Als wir unsere Fahrzeuge anhielten, kam uns schon Ezekiel entgegen
E:" Daryl du bist zurück gekehrt. Und du hast Besuch dabei. Jesus! Es ist schön dich wieder zu sehen."
Ich lächelte schwach
J:"Ich wünschte ich könnte das gleiche sagen."
Das Lächeln des Königs verschwand.
E:" Wieso? Was bedrückt dich Alter Freund? "
Ich seufzte
J:"Wir sind hier um Daryl unter zu bringen.Es ist für ihn in Hilltop nicht mehr sicher."
Ich wannte mich Daryl zu, der auf mich zu kam, seine Hände auf meine Hüften legte und  seine Stirn an meine presste.
Ezekiel starrte uns verwundert an doch das wurde gekonnt ignoriert.
Ich legte meine Hände an Daryl's Wangrn. Wir beide hatten bereits glasige Augen.
D:"Du wirst mir fehlen." sagte Daryl mit zittriger Stimme. Als ich Daryl so verzweifelt hörte konnte ich nicht anders als den Tränen freien Lauf zu lassen.
J:"Du mir auch."
Ich legte meine Arme um seinen Halz und zog ihn in eine Umarmung. Ich vergrub mein Gesicht in seiner Halzbeuge.
Als wir uns lösten sahen wir uns gegenseitig in die Augen.
Ich schniefte kurtz
J:"Na ja...... Es ist immer hin nich für immer oder?"
Ich versuchte die Stimmung mit einem traurigen Lächeln  zu heben. Doch Stadt auf mein Lächeln ein zu gehen zog er mich an sich und Legte seine Lippen sanft auf meine.
Der Kuss war nicht wild oder Verlangen.
Er war zart und voller Gefühle.
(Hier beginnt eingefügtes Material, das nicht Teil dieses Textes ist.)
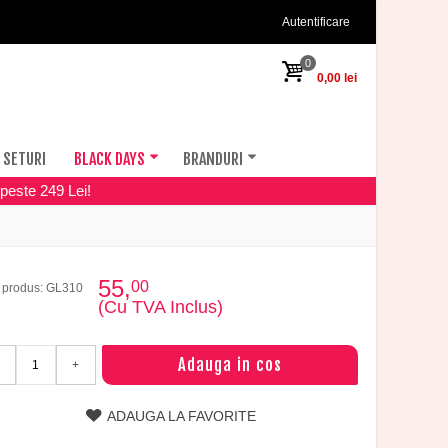
Autentificare
0
0,00 lei
SETURI
BLACK DAYS
BRANDURI
peste 249 Lei!
55,
00
 produs: GL310
(Cu TVA Inclus)
Adauga in cos
+
ADAUGA LA FAVORITE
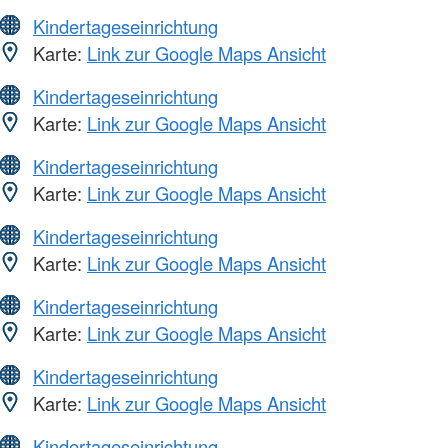
Kindertageseinrichtung
Karte:
Link zur Google Maps Ansicht
Kindertageseinrichtung
Karte:
Link zur Google Maps Ansicht
Kindertageseinrichtung
Karte:
Link zur Google Maps Ansicht
Kindertageseinrichtung
Karte:
Link zur Google Maps Ansicht
Kindertageseinrichtung
Karte:
Link zur Google Maps Ansicht
Kindertageseinrichtung
Karte:
Link zur Google Maps Ansicht
Kindertageseinrichtung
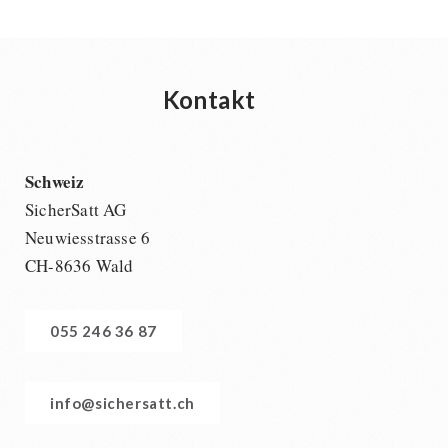
Kontakt
Schweiz
SicherSatt AG
Neuwiesstrasse 6
CH-8636 Wald
055 246 36 87
info@sichersatt.ch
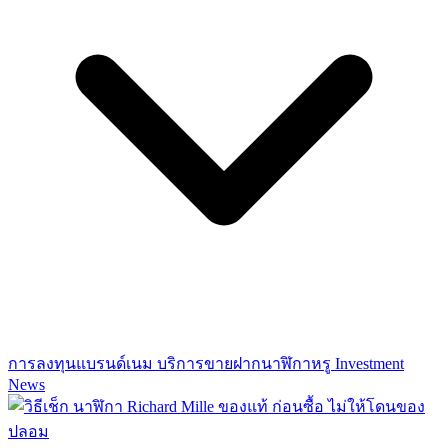
การลงทุนแบรนด์เนม
บริการขายฝากนาฬิกาหรู
Investment
News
Voller Liebe. Ich verurub meine Hände in seinen Haaren und kostete jede Sekunde aus, wollte das wir ewig so stehen bleiben konnten. Doch ich wusste das dies leider nicht möglich war.
Schweren Herzens löste ich mich von Daryl.
D:"Krümmer dich um Marceline okay?"
Ich nickte und versuchte die Tränen zurück zu halten die mir trotz Bemühungen über die Wangen liefen.
Ich spürte eine Hand an meiner Wange die meinen Blick nach oben richtete.
Daryl wischte mit seinem Daumen über meine Wange.
D:" Pass auf dich auf."
Das wars. Wenn ich jetzt noch länger blieb würde, könnte ich nicht mehr weg.
Deshalb wandte ich mich von Daryl ab  stieg ins Auto ein und fuhr los.
Ich sah noch im Rückspiegel wie Daryl hinter den sich schließenden Toren verschwand.